TASK GOAL: Please keep to the lines below from the one with "January 2017" through the one with "August 2015", and restate them word for word, ends included.

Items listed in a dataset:
+--

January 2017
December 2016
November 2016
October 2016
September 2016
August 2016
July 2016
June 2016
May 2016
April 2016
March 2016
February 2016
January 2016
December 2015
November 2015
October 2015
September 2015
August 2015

+--

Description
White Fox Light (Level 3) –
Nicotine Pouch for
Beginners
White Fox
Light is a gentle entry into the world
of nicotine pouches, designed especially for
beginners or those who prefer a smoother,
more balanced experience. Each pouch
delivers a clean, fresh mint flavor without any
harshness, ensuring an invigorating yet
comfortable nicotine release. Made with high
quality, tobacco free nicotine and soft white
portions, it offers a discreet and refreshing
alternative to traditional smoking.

+--

EXERCISE OUTPUT:
January 2017
December 2016
November 2016
October 2016
September 2016
August 2016
July 2016
June 2016
May 2016
April 2016
March 2016
February 2016
January 2016
December 2015
November 2015
October 2015
September 2015
August 2015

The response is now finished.